How it contributes to information scaling
Leadership Communication Theory scales information through Narrative Leverage. As a company grows, a leader cannot talk to everyone individually. By creating a powerful, simple "Core Narrative" (the mission/values), they provide a mental framework that employees use to make autonomous decisions. This "scales" the leader’s intent without requiring their physical presence in every meeting.
The Trap
The Illusion of Transparency: Leaders assume because they know the strategy, everyone else does too, leading to "trickle-down confusion" where the front line is flying blind.
The Signal-to-Noise Failure: Sending out massive, "corporate-speak" memos that contain so much fluff that employees stop reading them entirely, missing critical updates.
The Authenticity Gap: Using scripted, robotic messaging during crises or changes, which destroys trust and causes employees to seek "the real truth" through the grapevine/rumor mill.
The Fix
The "Rule of Seven": Accept that people need to hear a core message seven times in seven different ways (email, town hall, 1-on-1, etc.) before it is truly internalized.
Commander’s Intent: Borrow from military strategy, don't just give tasks; communicate the "end state." If the plan changes, the team still knows the goal and can adapt without waiting for new orders.
Feedback Loops (Two-Way Streets): Actively solicit "bottom-up" communication to verify that the message received is actually the message that was sent, preventing the "telephone game" effect.
Scaling the Human, Not Just the Business
Information scaling isn't just a technical challenge or a byproduct of growing, it’s a human endurance test. As we’ve seen, the "rules" governing how we communicate, remember, and process data are rooted in our biology and social evolution. The tech we use might scale at the speed of light, but the human brain hasn't had a significant "firmware update" in about 50,000 years.

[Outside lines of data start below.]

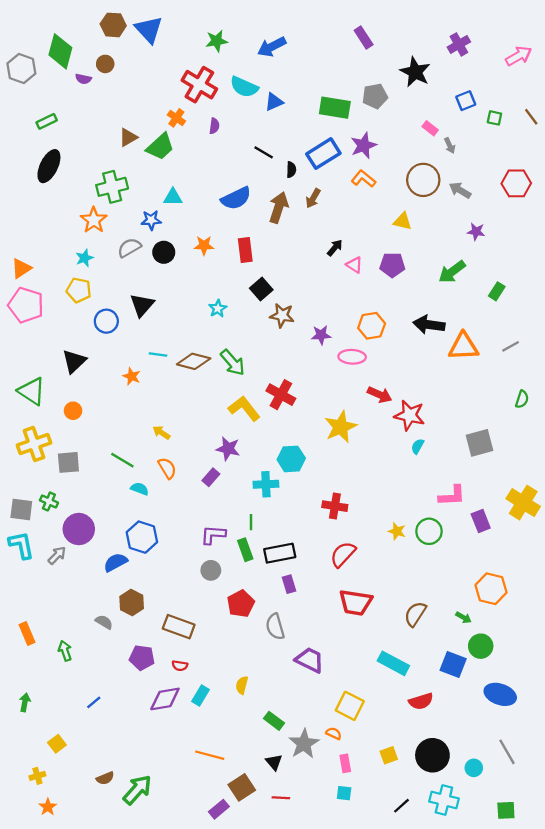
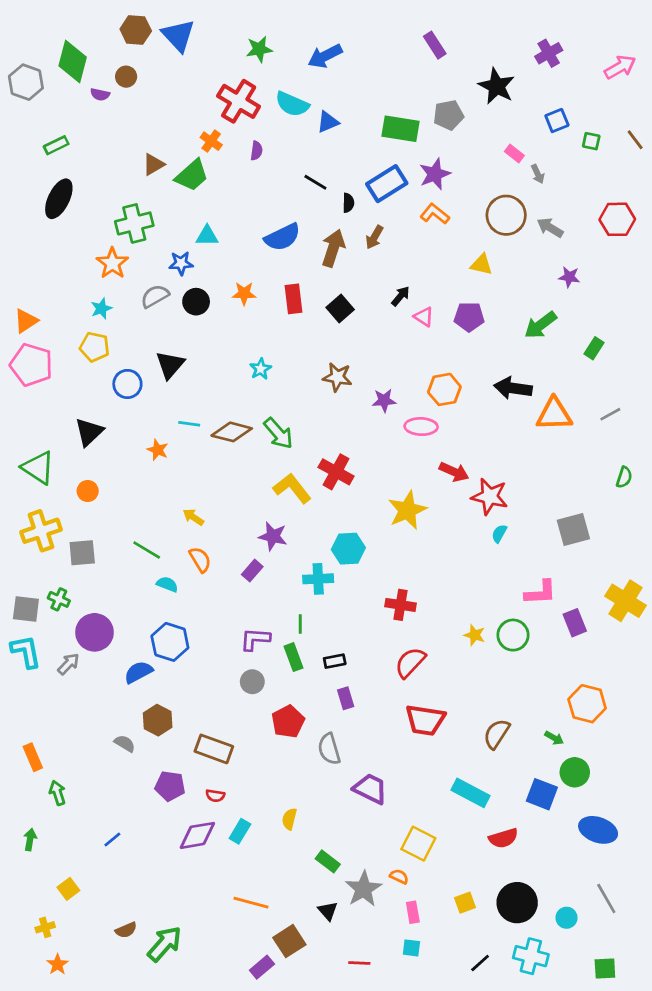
black square: (261, 289) -> (340, 309), moved
black rectangle: (280, 553) -> (335, 661), size x0.6
green arrow: (65, 651) -> (57, 793), moved
red line: (281, 798) -> (359, 963), moved

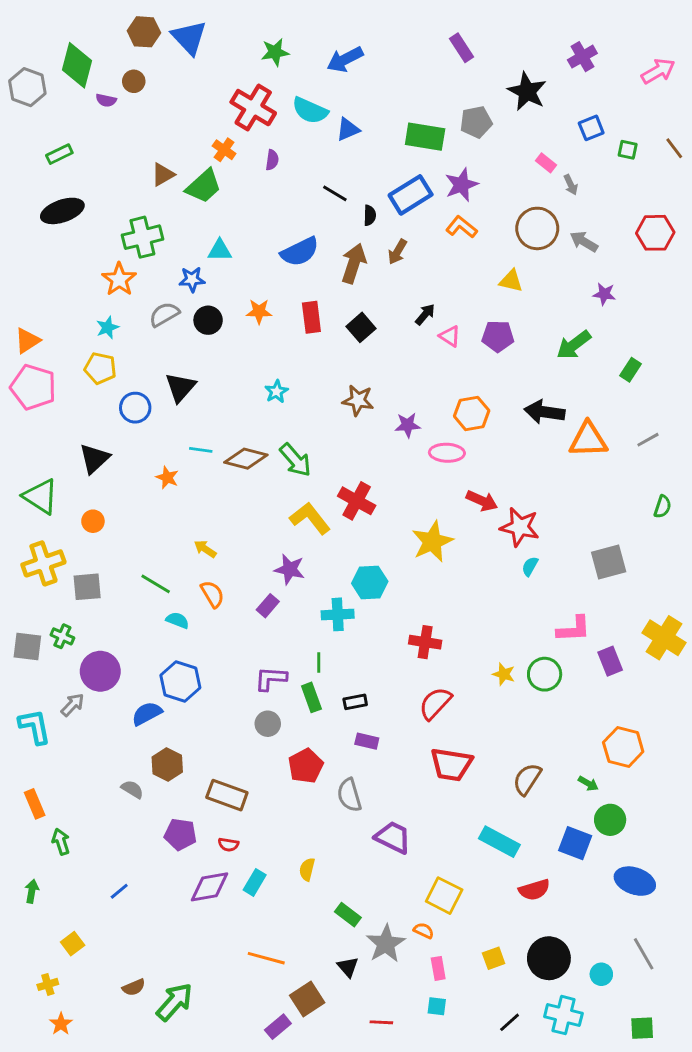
black ellipse: (59, 199) -> (62, 211), turned 45
cyan L-shape: (26, 652) -> (35, 727), moved
purple rectangle: (346, 698) -> (367, 741), turned -60

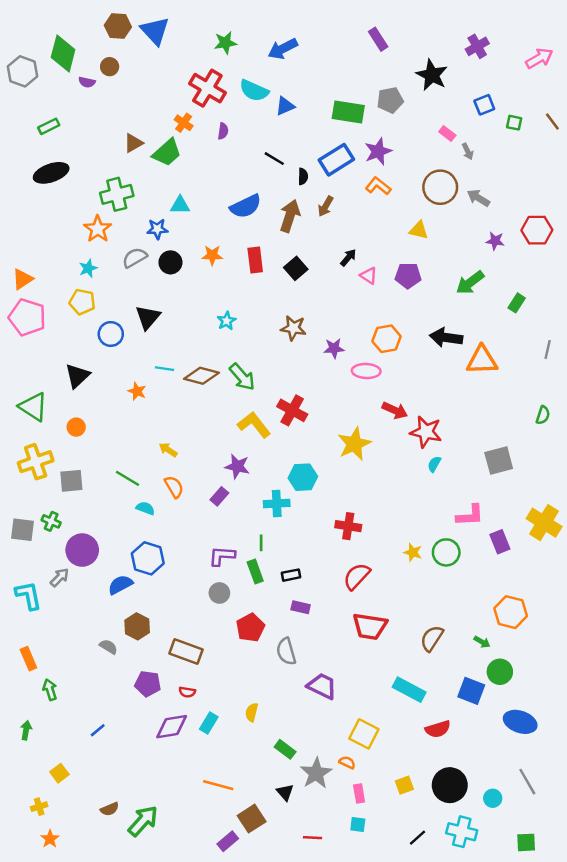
red hexagon: (655, 233) -> (537, 230), moved
gray line: (648, 440) -> (548, 350), moved, turned -48

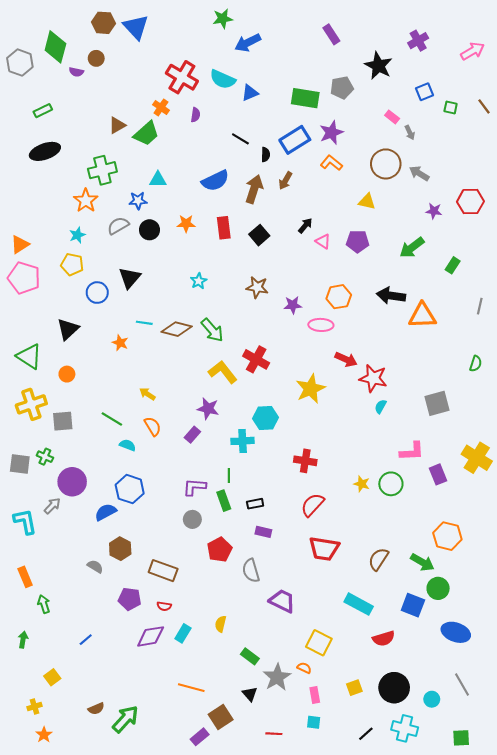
green star: (225, 43) -> (223, 19), moved
green arrow: (482, 642) -> (422, 562), size x1.6

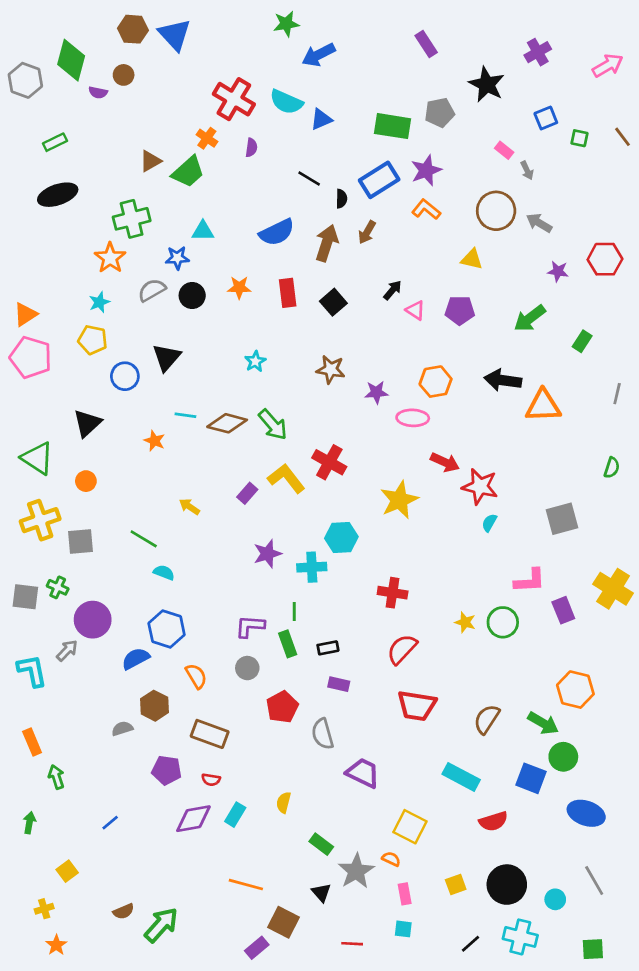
purple star: (208, 409) -> (267, 554), moved, turned -30
orange semicircle: (153, 426) -> (196, 676), moved
purple rectangle: (192, 435) -> (247, 493), moved
gray semicircle: (95, 566) -> (122, 729), turned -49
brown square: (221, 717) -> (284, 922), turned -30

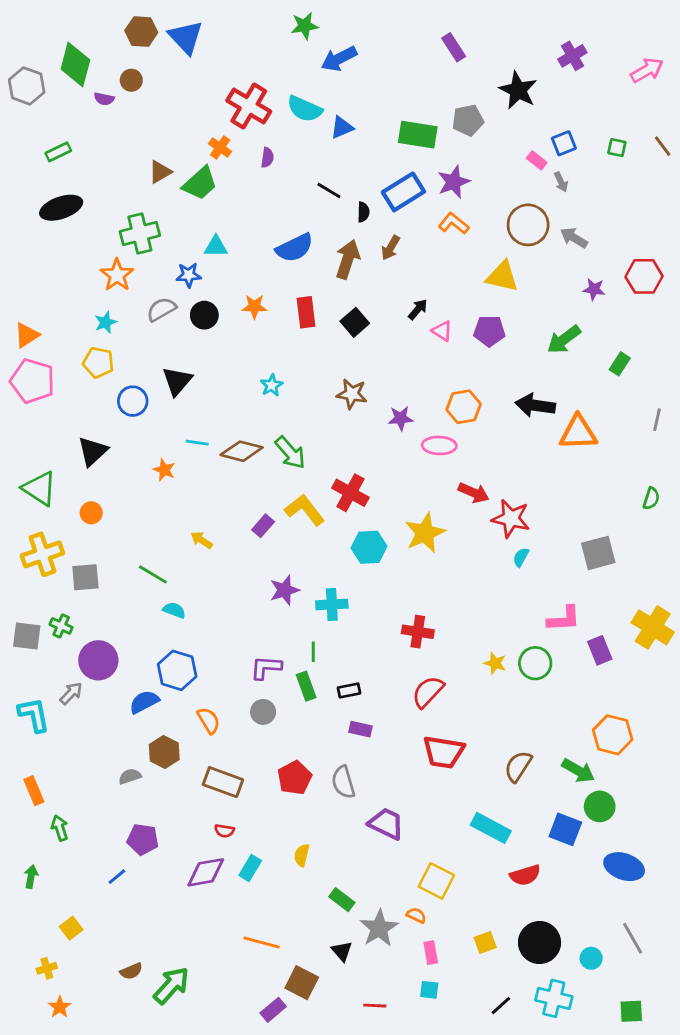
blue square: (546, 118) -> (564, 143), moved
yellow triangle: (472, 259) -> (502, 276), size x1.4
cyan hexagon: (341, 538) -> (369, 547), moved
red pentagon: (282, 707) -> (295, 778), moved
purple pentagon: (167, 770) -> (143, 839), moved

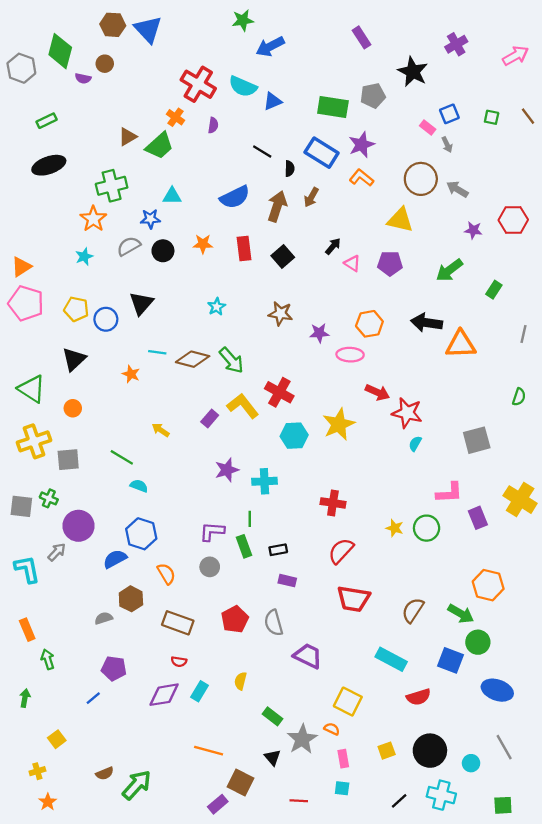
blue rectangle: (403, 192) -> (322, 153), turned 64
yellow pentagon: (98, 362) -> (76, 309), moved

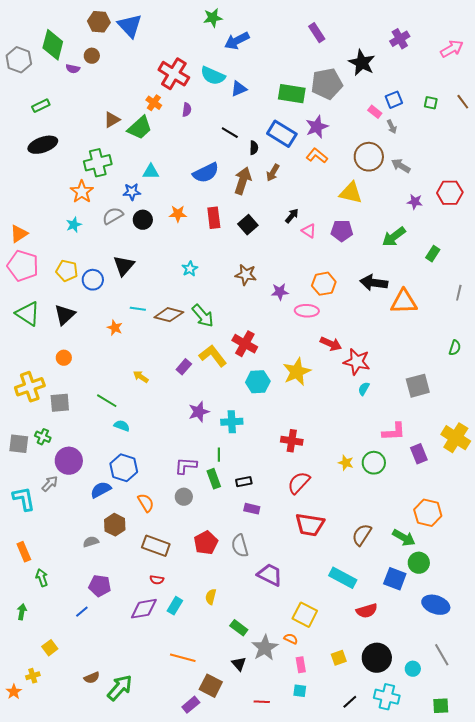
gray pentagon: (373, 96) -> (327, 84), size x1.4
green triangle: (32, 389) -> (28, 314), moved
orange star: (48, 802) -> (14, 692), moved

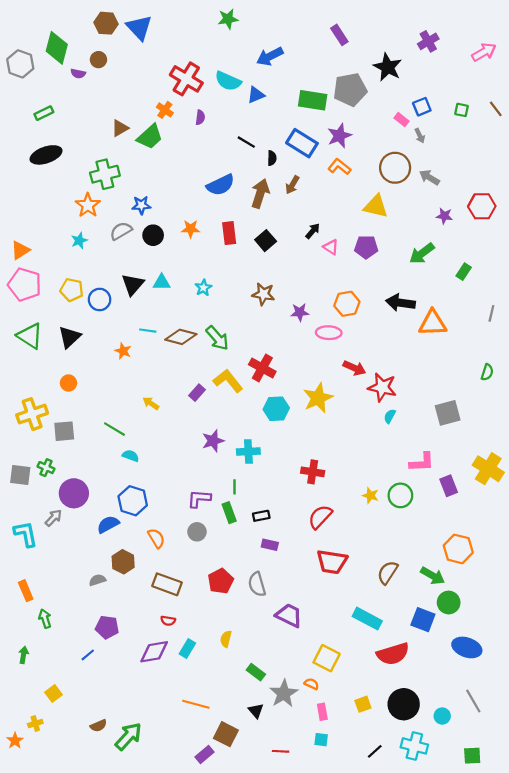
blue arrow: (237, 41) -> (270, 56), moved
cyan triangle: (151, 172) -> (162, 282), moved
red semicircle: (367, 611) -> (393, 654), size x1.4

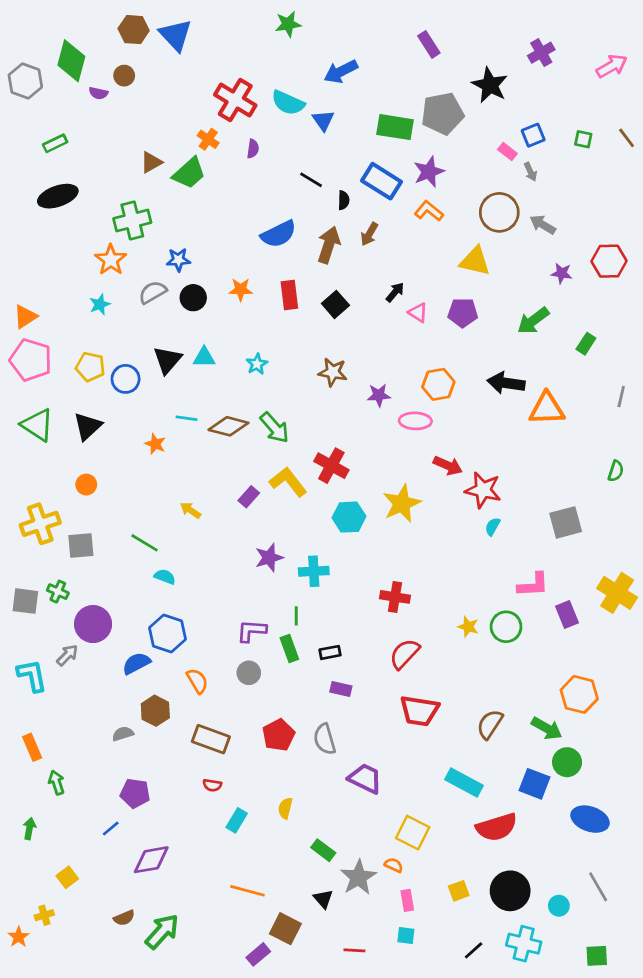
blue triangle: (256, 95) -> (323, 120), turned -42
purple diamond: (154, 652) -> (151, 860), moved

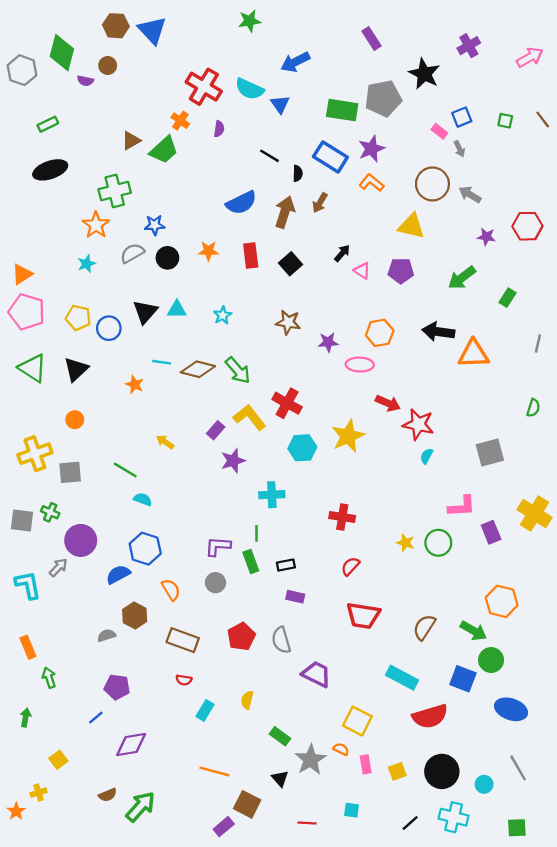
purple star: (269, 558) -> (233, 461), moved
red semicircle: (404, 654) -> (350, 566), size x0.7
pink rectangle: (407, 900) -> (366, 764), moved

When businesses stumble during growth, it’s rarely because they lacked the right software. It’s usually because they tried to run a 500-person company on the informal, "vibes-based" communication of a five-person startup.
The Path Forward
To navigate the chaos of scaling without losing your culture, or your mind, keep these three principles in your back pocket:
Design for the Bottleneck: Recognize that the bottleneck is almost always attention, not information. Use Cognitive Load Theory and Media Synchronicity to stop drowning your team in "data dumps" and start giving them clarity.
Build the System, Not the Superstar: Relying on one "genius" to hold all the info is a recipe for disaster. Use Transactive Memory Systems to make knowledge searchable, transparent, and redundant.
Narrative is Your Force Multiplier: As a leader, you can't be in every room. Leadership Communication Theory tells us that a clear, repeated mission acts as a compass, allowing your team to make the right decisions autonomously when you aren't there to give the orders.
Scaling is inevitable if you’re successful, but chaos is optional. By applying these Information “Scaling Rules”, you stop reacting to growth and start architecting it. The goal isn't just to get bigger, it's to get smarter, faster, and more aligned as you go.